> [Work request]: All lines below starting at the one that holds "Export note as plain text (*.txt)." and ending at the one that holds "6600 West Maple Road" should be printed exactly, ends included. Pictures should not be printed, nor anything else.

> [Listed records]:
%%

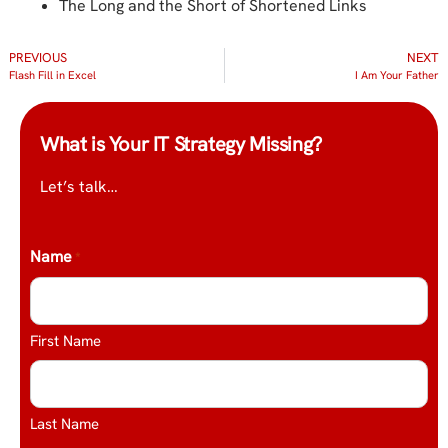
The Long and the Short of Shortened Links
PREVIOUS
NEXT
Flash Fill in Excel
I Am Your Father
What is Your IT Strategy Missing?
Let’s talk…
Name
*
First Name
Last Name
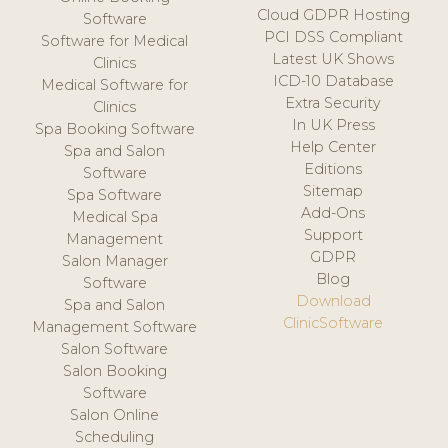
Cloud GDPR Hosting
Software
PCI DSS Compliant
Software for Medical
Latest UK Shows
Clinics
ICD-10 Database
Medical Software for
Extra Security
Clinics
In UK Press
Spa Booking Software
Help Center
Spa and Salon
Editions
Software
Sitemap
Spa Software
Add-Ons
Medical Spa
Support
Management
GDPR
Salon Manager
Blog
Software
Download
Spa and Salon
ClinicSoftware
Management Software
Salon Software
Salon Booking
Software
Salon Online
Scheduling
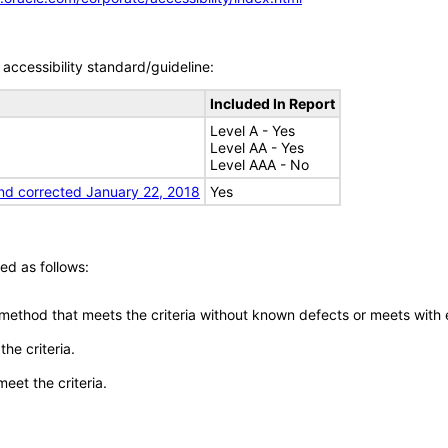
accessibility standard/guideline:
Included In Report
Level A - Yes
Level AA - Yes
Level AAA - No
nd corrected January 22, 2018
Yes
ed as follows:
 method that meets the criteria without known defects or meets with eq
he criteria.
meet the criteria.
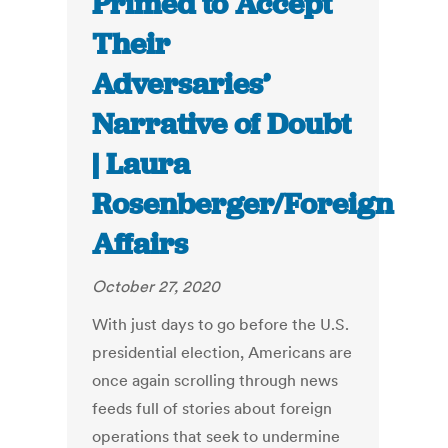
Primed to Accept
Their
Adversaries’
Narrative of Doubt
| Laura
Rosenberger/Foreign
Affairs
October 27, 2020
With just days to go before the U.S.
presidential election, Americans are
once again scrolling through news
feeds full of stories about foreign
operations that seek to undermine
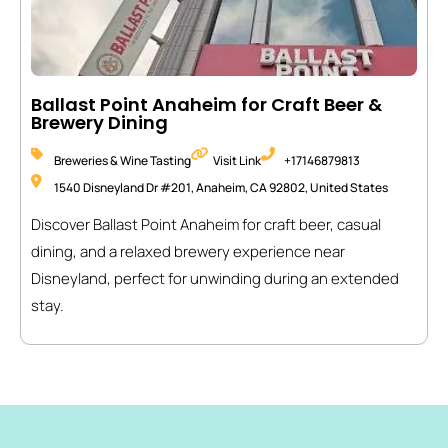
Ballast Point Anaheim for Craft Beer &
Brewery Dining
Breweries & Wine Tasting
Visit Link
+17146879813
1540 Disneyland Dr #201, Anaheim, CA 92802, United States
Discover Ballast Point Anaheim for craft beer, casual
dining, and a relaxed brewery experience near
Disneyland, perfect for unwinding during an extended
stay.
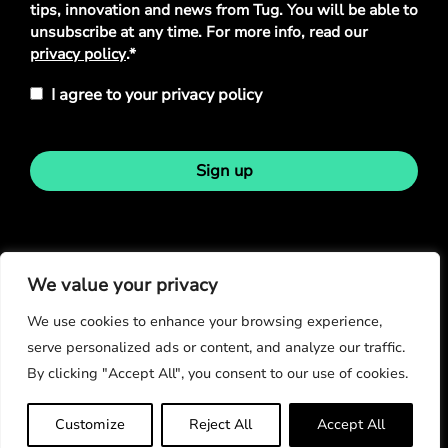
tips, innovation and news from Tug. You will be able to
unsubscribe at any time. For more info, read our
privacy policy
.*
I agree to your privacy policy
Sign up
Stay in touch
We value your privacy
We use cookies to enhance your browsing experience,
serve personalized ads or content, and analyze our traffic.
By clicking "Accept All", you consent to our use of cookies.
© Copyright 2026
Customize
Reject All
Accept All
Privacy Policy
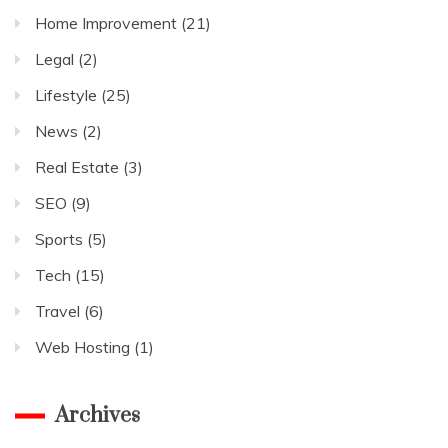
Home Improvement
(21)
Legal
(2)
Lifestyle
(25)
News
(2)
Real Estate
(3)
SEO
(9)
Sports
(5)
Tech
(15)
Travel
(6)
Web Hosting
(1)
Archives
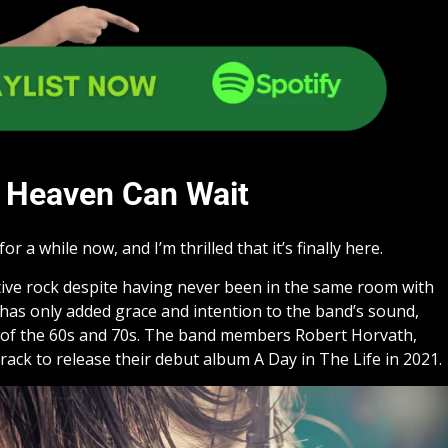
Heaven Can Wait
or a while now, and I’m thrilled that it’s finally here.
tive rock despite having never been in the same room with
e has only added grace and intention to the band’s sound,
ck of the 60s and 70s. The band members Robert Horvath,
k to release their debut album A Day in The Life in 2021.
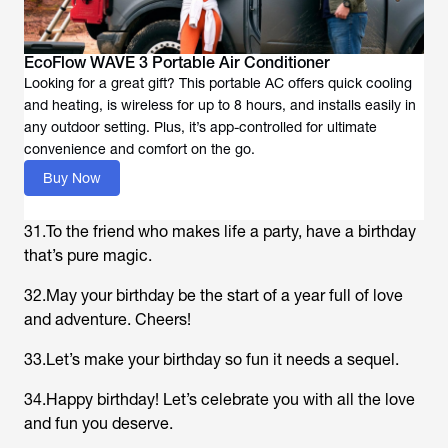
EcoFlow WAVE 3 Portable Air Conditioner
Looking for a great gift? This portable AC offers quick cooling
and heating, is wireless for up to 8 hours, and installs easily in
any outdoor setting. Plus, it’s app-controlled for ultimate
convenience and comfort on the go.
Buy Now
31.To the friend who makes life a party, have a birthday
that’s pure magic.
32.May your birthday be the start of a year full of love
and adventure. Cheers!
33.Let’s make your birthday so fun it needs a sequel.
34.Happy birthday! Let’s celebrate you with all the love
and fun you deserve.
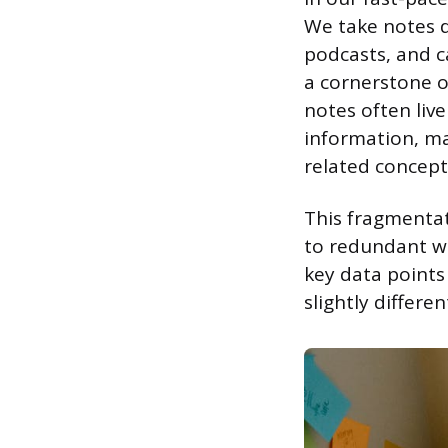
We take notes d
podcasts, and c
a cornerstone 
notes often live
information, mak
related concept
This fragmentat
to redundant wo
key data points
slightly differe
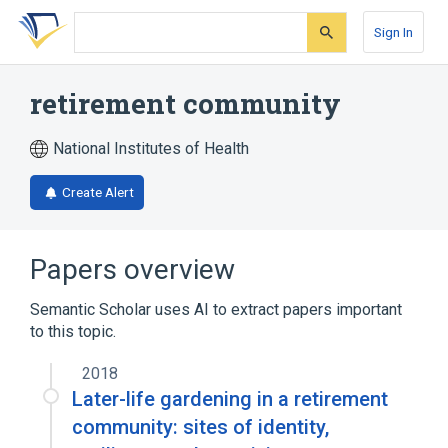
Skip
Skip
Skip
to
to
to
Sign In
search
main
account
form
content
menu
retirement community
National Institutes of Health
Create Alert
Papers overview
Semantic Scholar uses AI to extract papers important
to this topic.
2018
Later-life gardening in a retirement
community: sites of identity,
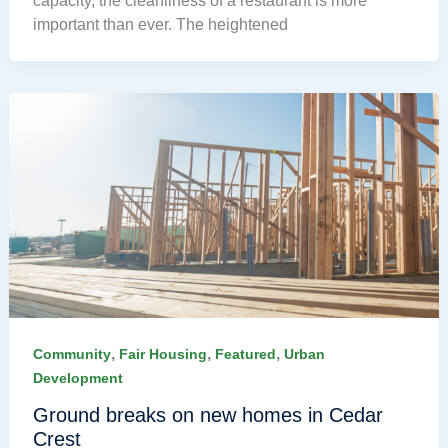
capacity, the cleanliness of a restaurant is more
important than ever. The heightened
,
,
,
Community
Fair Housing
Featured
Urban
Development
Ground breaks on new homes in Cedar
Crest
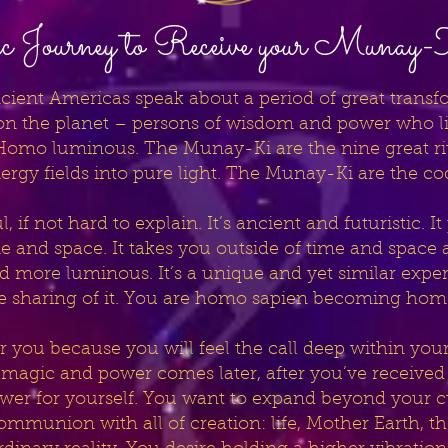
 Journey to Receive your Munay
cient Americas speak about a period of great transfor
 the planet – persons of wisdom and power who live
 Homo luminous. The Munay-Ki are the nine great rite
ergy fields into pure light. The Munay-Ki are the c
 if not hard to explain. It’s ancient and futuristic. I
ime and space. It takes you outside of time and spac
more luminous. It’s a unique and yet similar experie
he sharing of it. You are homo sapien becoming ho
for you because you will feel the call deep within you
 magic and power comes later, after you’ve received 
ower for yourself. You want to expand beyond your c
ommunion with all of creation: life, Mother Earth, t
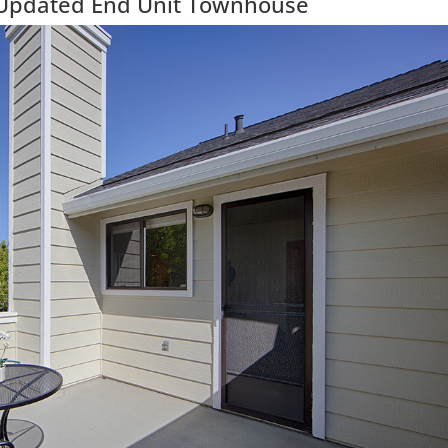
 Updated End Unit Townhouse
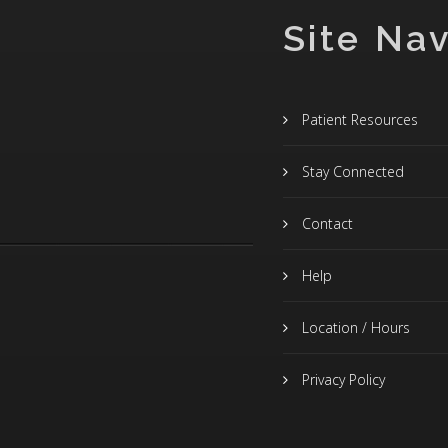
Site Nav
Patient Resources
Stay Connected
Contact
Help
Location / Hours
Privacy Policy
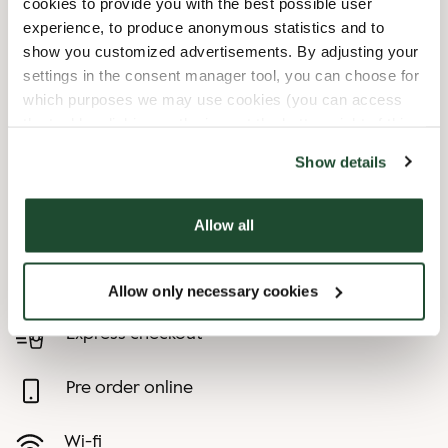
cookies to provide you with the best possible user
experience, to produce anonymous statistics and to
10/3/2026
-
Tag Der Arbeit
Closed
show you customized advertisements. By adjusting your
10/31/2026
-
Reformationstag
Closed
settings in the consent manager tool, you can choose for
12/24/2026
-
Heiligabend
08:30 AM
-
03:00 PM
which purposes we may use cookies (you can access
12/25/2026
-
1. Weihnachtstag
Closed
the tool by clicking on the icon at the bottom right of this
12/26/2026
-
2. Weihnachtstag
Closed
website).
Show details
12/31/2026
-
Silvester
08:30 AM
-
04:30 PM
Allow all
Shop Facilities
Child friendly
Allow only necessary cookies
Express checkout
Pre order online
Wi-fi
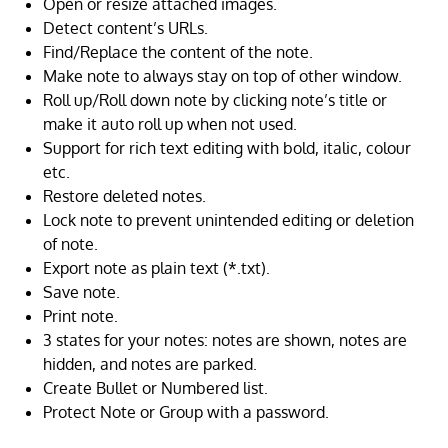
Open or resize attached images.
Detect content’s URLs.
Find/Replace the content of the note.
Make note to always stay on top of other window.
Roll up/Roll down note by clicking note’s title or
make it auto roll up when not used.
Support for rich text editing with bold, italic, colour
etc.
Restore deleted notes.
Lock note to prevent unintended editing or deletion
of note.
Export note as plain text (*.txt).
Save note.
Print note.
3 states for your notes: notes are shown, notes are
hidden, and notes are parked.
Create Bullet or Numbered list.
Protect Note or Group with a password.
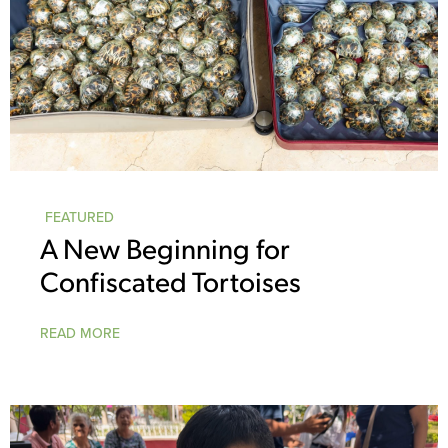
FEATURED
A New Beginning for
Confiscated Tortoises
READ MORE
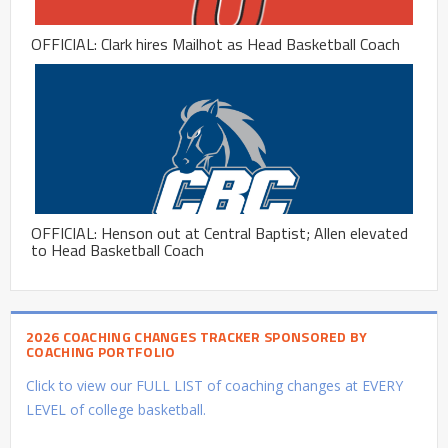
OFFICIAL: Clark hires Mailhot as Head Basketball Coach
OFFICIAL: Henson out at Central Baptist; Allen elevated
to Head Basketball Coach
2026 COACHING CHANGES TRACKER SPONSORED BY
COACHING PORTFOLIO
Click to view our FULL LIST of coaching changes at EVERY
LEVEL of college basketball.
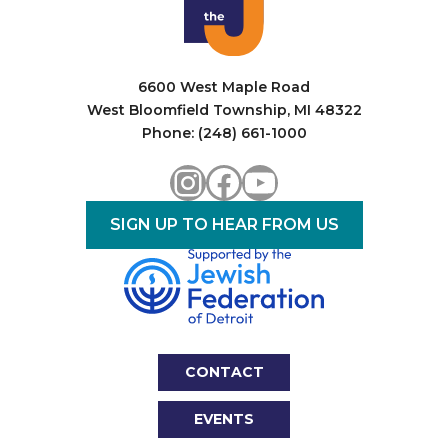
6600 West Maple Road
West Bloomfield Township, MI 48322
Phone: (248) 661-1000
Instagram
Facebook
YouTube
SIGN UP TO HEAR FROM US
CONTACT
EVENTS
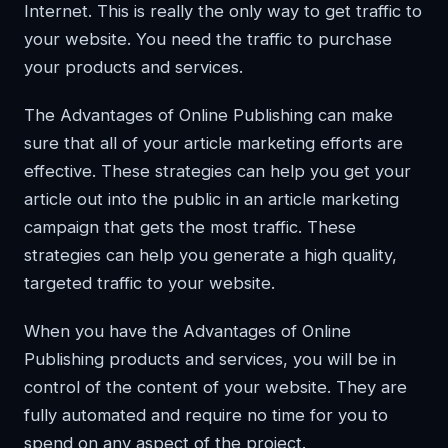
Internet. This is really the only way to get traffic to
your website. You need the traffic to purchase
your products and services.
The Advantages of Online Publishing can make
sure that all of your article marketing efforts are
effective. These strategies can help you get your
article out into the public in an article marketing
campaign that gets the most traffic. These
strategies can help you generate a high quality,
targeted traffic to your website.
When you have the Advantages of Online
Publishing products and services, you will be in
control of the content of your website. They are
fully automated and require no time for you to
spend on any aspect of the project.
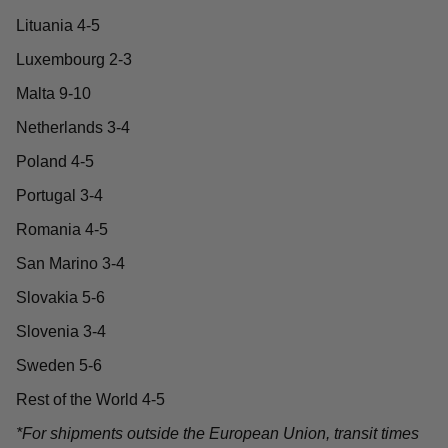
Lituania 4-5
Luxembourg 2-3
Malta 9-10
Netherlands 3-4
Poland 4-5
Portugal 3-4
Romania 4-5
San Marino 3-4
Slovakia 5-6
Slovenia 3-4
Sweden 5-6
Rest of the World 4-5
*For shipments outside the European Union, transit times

%%

> [Final answer]:
Export note as plain text (*.txt).
Save note.
Print note.
3 states for your notes: notes are shown, notes are
hidden, and notes are parked.
Create Bullet or Numbered list.
Protect Note or Group with a password.
FEATURED
A New Beginning for
Confiscated Tortoises
READ MORE
OFFICIAL: Clark hires Mailhot as Head Basketball Coach
OFFICIAL: Henson out at Central Baptist; Allen elevated
to Head Basketball Coach
2026 COACHING CHANGES TRACKER SPONSORED BY
COACHING PORTFOLIO
Click to view our FULL LIST of coaching changes at EVERY
LEVEL of college basketball.
6600 West Maple Road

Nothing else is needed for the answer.